Rocktäschel est plus optimiste. « Nous construisons les systèmes d’IA actuels pour qu’ils soient utiles, mais aussi inoffensifs et des assistants honnêtes de par leur conception », a-t-il déclaré. « Ils sont réglés pour suivre les instructions humaines et sont formés en fonction du retour d’information afin de fournir des réponses utiles, inoffensives et honnêtes.

Bien que Rocktäschel admette que ces mesures de protection peuvent être contournées, il est convaincu que nous développerons de meilleures approches à l’avenir. Il pense également qu’il sera possible d’utiliser l’IA pour superviser d’autres IA, même si elles sont plus fortes.
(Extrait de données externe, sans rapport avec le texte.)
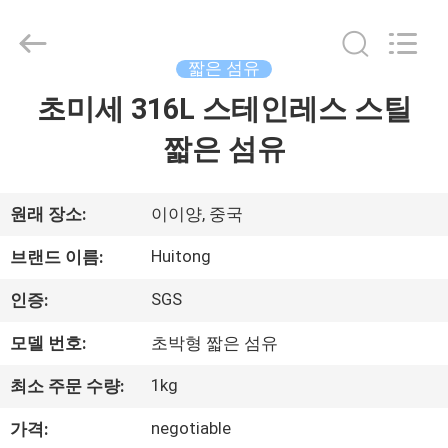
2021
-
2026
Hunan
Huitong
짧은 섬유
Advanced
Materials
초미세 316L 스테인레스 스틸
집
Co.,
Ltd..
All
짧은 섬유
Rights
Reserved.
제
품
원래 장소:
이이양, 중국
Huitong
브랜드 이름:
화
SGS
인증:
면
모델 번호:
초박형 짧은 섬유
1kg
최소 주문 수량:
VR
전
negotiable
가격: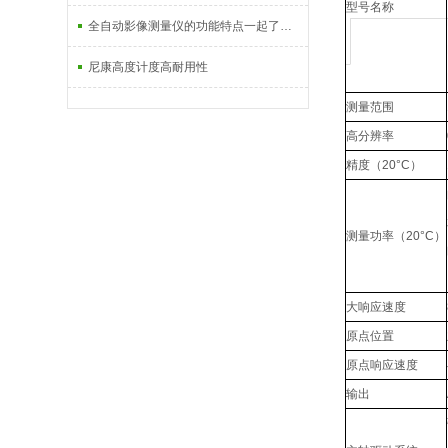
型号名称
全自动影像测量仪的功能特点一起了解下
尼康高度计度高耐用性
测量范围
高分辨率
精度（20°C）
测量功率（20°C）
大响应速度
原点位置
原点响应速度
输出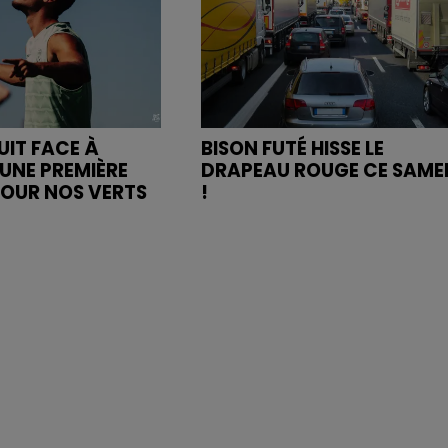
UIT FACE À
BISON FUTÉ HISSE LE
UNE PREMIÈRE
DRAPEAU ROUGE CE SAME
POUR NOS VERTS
!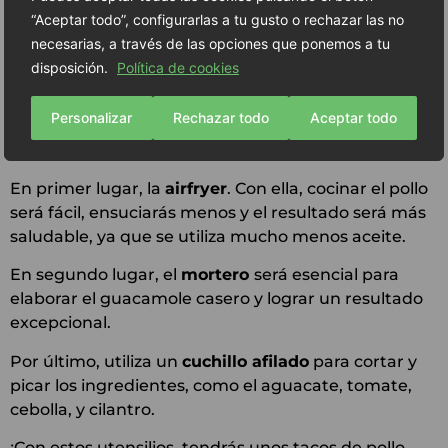
“Aceptar todo”, configurarlas a tu gusto o rechazar las no
Utensilios recomendados para los
necesarias, a través de las opciones que ponemos a tu
tacos de pollo crujiente en airfryer
disposición.
Política de cookies
Esta receta de tacos en airfryer requiere de algunos
Personalizar
Rechazar todo
Aceptar todo
utensilios concretos, con los que la elaboración será
más rápida y sencilla.
En primer lugar, la
airfryer
. Con ella, cocinar el pollo
será fácil, ensuciarás menos y el resultado será más
saludable, ya que se utiliza mucho menos aceite.
En segundo lugar, el
mortero
será esencial para
elaborar el guacamole casero y lograr un resultado
excepcional.
Por último, utiliza un
cuchillo afilado
para cortar y
picar los ingredientes, como el aguacate, tomate,
cebolla, y cilantro.
¡Con estos utensilios, tendrás unos tacos de pollo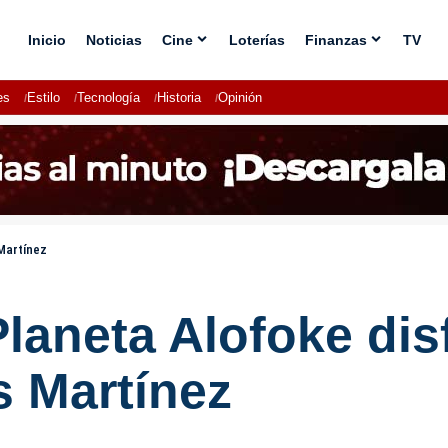
Inicio
Noticias
Cine
Loterías
Finanzas
TV
es
Estilo
Tecnología
Historia
Opinión
 Martínez
Planeta Alofoke dis
s Martínez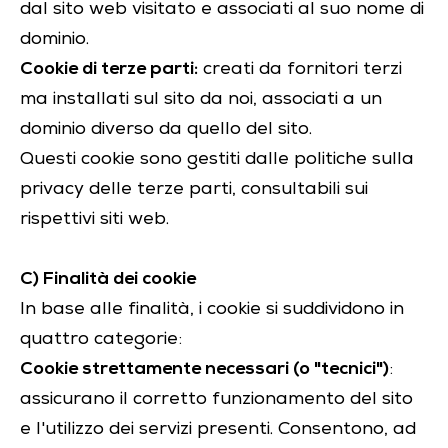
dal sito web visitato e associati al suo nome di
dominio.
Cookie di terze parti:
creati da fornitori terzi
ma installati sul sito da noi, associati a un
dominio diverso da quello del sito.
Questi cookie sono gestiti dalle politiche sulla
privacy delle terze parti, consultabili sui
rispettivi siti web.
C) Finalità dei cookie
In base alle finalità, i cookie si suddividono in
quattro categorie:
Cookie strettamente necessari (o "tecnici")
:
assicurano il corretto funzionamento del sito
e l'utilizzo dei servizi presenti. Consentono, ad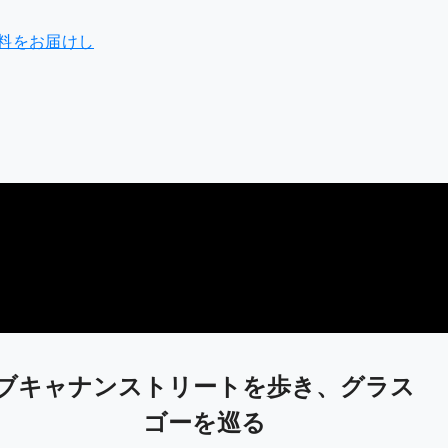
料をお届けし
ブキャナンストリートを歩き、グラス
ゴーを巡る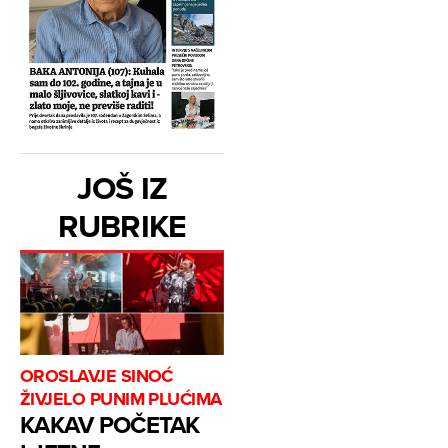
JOŠ IZ
RUBRIKE
OROSLAVJE SINOĆ
ŽIVJELO PUNIM PLUĆIMA
KAKAV POČETAK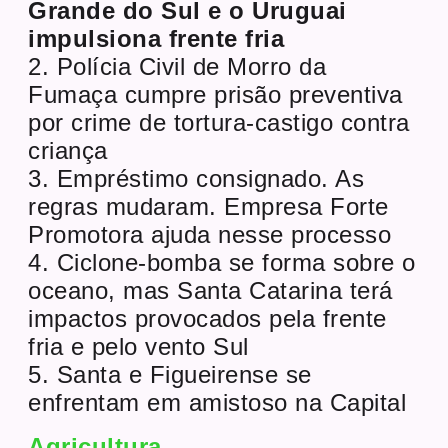
Grande do Sul e o Uruguai
impulsiona frente fria
2. Polícia Civil de Morro da
Fumaça cumpre prisão preventiva
por crime de tortura-castigo contra
criança
3. Empréstimo consignado. As
regras mudaram. Empresa Forte
Promotora ajuda nesse processo
4. Ciclone-bomba se forma sobre o
oceano, mas Santa Catarina terá
impactos provocados pela frente
fria e pelo vento Sul
5. Santa e Figueirense se
enfrentam em amistoso na Capital
Agricultura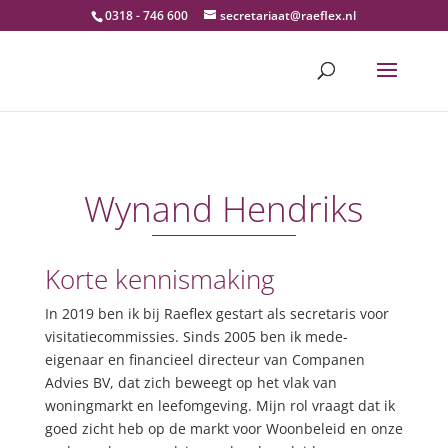
0318 - 746 600
secretariaat@raeflex.nl
Wynand Hendriks
Korte kennismaking
In 2019 ben ik bij Raeflex gestart als secretaris voor
visitatiecommissies. Sinds 2005 ben ik mede-
eigenaar en financieel directeur van Companen
Advies BV, dat zich beweegt op het vlak van
woningmarkt en leefomgeving. Mijn rol vraagt dat ik
goed zicht heb op de markt voor Woonbeleid en onze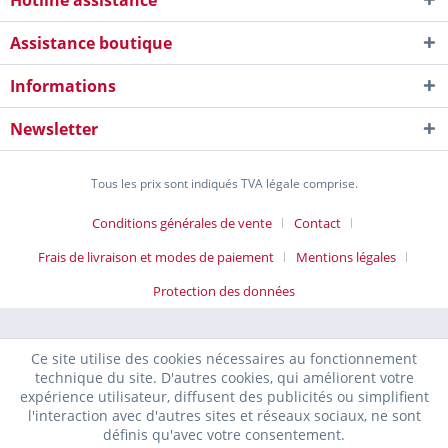
Hotline assistance
Assistance boutique
Informations
Newsletter
Tous les prix sont indiqués TVA légale comprise.
Conditions générales de vente
Contact
Frais de livraison et modes de paiement
Mentions légales
Protection des données
Ce site utilise des cookies nécessaires au fonctionnement
technique du site. D'autres cookies, qui améliorent votre
expérience utilisateur, diffusent des publicités ou simplifient
l'interaction avec d'autres sites et réseaux sociaux, ne sont
définis qu'avec votre consentement.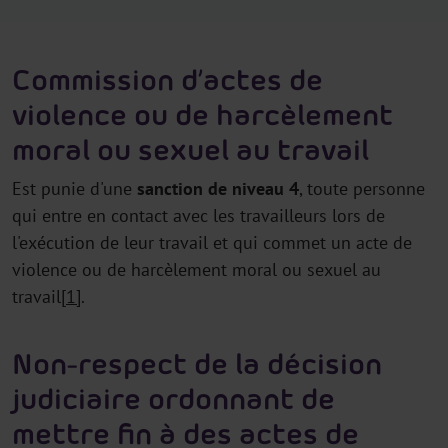
Commission d’actes de
violence ou de harcèlement
moral ou sexuel au travail
Est punie d'une
sanction de niveau 4
, toute personne
qui entre en contact avec les travailleurs lors de
l'exécution de leur travail et qui commet un acte de
violence ou de harcèlement moral ou sexuel au
travail
[1]
.
Non-respect de la décision
judiciaire ordonnant de
mettre fin à des actes de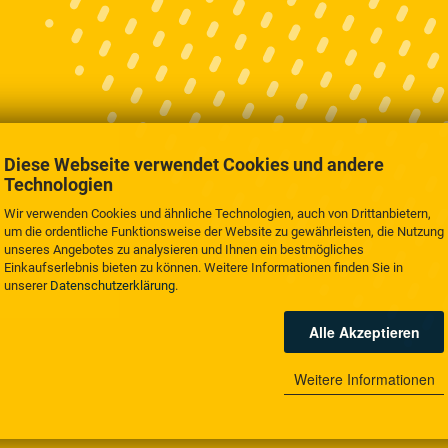
Diese Webseite verwendet Cookies und andere
Technologien
Wir verwenden Cookies und ähnliche Technologien, auch von Drittanbietern,
um die ordentliche Funktionsweise der Website zu gewährleisten, die Nutzung
unseres Angebotes zu analysieren und Ihnen ein bestmögliches
Einkaufserlebnis bieten zu können. Weitere Informationen finden Sie in
unserer
Datenschutzerklärung
.
Alle Akzeptieren
Weitere Informationen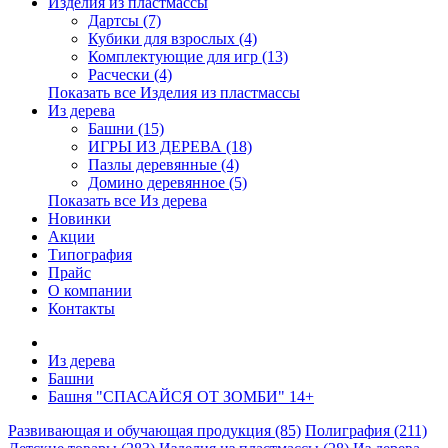
Изделия из пластмассы
Дартсы (7)
Кубики для взрослых (4)
Комплектующие для игр (13)
Расчески (4)
Показать все Изделия из пластмассы
Из дерева
Башни (15)
ИГРЫ ИЗ ДЕРЕВА (18)
Пазлы деревянные (4)
Домино деревянное (5)
Показать все Из дерева
Новинки
Акции
Типография
Прайс
О компании
Контакты
Из дерева
Башни
Башня "СПАСАЙСЯ ОТ ЗОМБИ" 14+
Развивающая и обучающая продукция (85)
Полиграфия (211)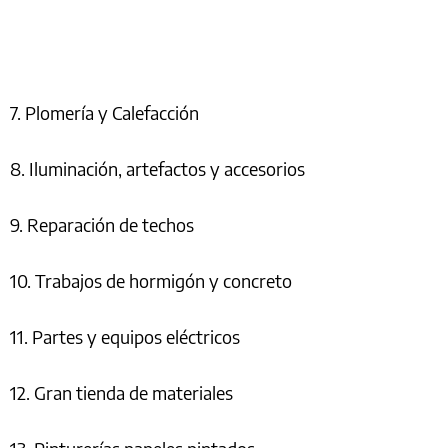
7. Plomería y Calefacción
8. Iluminación, artefactos y accesorios
9. Reparación de techos
10. Trabajos de hormigón y concreto
11. Partes y equipos eléctricos
12. Gran tienda de materiales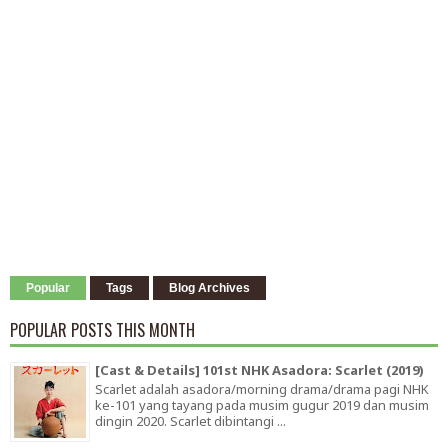
Popular
Tags
Blog Archives
POPULAR POSTS THIS MONTH
[Cast & Details] 101st NHK Asadora: Scarlet (2019)
Scarlet adalah asadora/morning drama/drama pagi NHK
ke-101 yang tayang pada musim gugur 2019 dan musim
dingin 2020. Scarlet dibintangi ...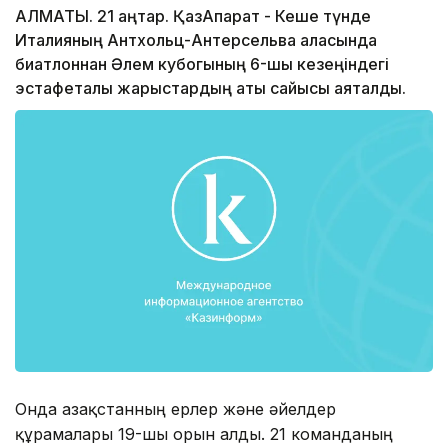
АЛМАТЫ. 21 қаңтар. ҚазАқпарат - Кеше түнде
Италияның Антхольц-Антерсельва қаласында
биатлоннан Әлем кубогының 6-шы кезеңіндегі
эстафеталық жарыстардың ақтық сайысы аяқталды.
Онда Қазақстанның ерлер және әйелдер
құрамалары 19-шы орын алды. 21 команданың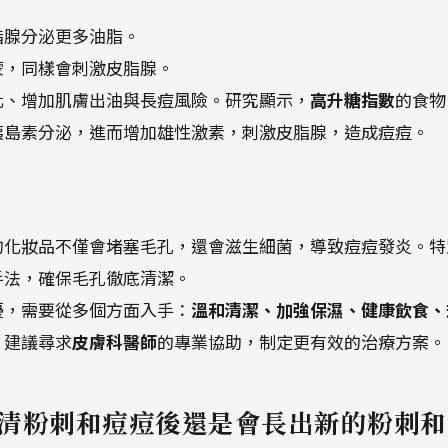
脂腺分泌更多油脂。
蒙，同樣會刺激皮脂腺。
化、增加肌膚出油與長痘風險。研究顯示，
高升糖指數
的食物
胰島素分泌，進而增加雄性激素，刺激皮脂腺，造成痘痘。
的化妝品不僅會堵塞毛孔，還會滋生細菌，導致痘痘發炎。特
手法，確保毛孔徹底清潔。
擾，需要從多個方面入手：
溫和清潔、加強保濕、健康飲食、
，建議尋求
皮膚科醫師
的專業協助，制定更有效的治療方案。
麼清粉刺和痘痘後還是會長出新的粉刺和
M. Hulme estime que la plupart des approches actuelles en matière d’« alignement des modèles », c’est-à-dire les efforts visant à garantir que l’IA soit alignée sur les valeurs et les désirs humains, sont trop rudimentaires. En règle générale, elles fournissent des règles sur la manière dont le modèle doit se comporter ou l’entraînent à partir d’exemples de comportement humain. Mais il pense que ces garde-fous, qui sont fixés à la fin du processus de formation, pourraient être facilement contournés par l’ASI.

Au lieu de cela, Hulme pense que nous devons construire une IA dotée d’un « instinct moral ». Sa société Conscium tente d’y parvenir en faisant évoluer l’IA dans des environnements virtuels qui ont été conçus pour récompenser des comportements tels que la coopération et l’altruisme. Pour l’instant, l’entreprise travaille avec une IA très simple, de niveau « insecte », mais si l’approche peut être mise à l’échelle, elle pourrait rendre l’alignement plus robuste. « Intégrer la morale dans l’instinct d’une IA nous place dans une position beaucoup plus sûre que de simples garde-fous à la Whack-a-Mole », a déclaré M. Hulme.

Cependant, tout le monde n’est pas convaincu qu’il faille commencer à s’inquiéter tout de suite. Une critique courante du concept d’ASI, a déclaré Rocktäschel, est que nous n’avons pas d’exemples d’êtres humains qui soient hautement capables d’accomplir un large éventail de tâches, et qu’il n’est donc peut-être pas possible d’atteindre cet objectif dans un modèle unique. Une autre objection est que les ressources informatiques requises pour réaliser l’ASI peuvent être prohibitives.

Plus concrètement, la façon dont nous mesurons les progrès de l’IA peut nous induire en erreur quant à la proximité de la superintelligence, a déclaré Alexander Ilic, directeur de l’ETH AI Center à l’ETH Zurich, en Suisse. La plupart des résultats impressionnants obtenus ces dernières années dans le domaine de l’IA sont le fruit de tests très artificiels portant sur des compétences individuelles telles que le codage, le raisonnement ou la compréhension du langage, que les systèmes sont explicitement entraînés à réussir, a déclaré M. Ilic.

Il compare cela au bachotage pour les examens à l’école. « Vous chargez votre cerveau pour le faire, puis vous passez l’examen et vous l’oubliez complètement », a-t-il déclaré. « Vous avez été plus intelligent en assistant au cours, mais l’examen lui-même n’est pas un bon indicateur des connaissances réelles.

L’IA capable de réussir bon nombre de ces tests à des niveaux surhumains n’est peut-être qu’à quelques années de distance, a déclaré M. Ilic. Mais il pense que l’approche dominante d’aujourd’hui ne conduira pas à des modèles capables d’effectuer des tâches utiles dans le monde physique ou de collaborer efficacement avec les humains, ce qui sera crucial pour qu’ils aient un large impact dans le monde réel.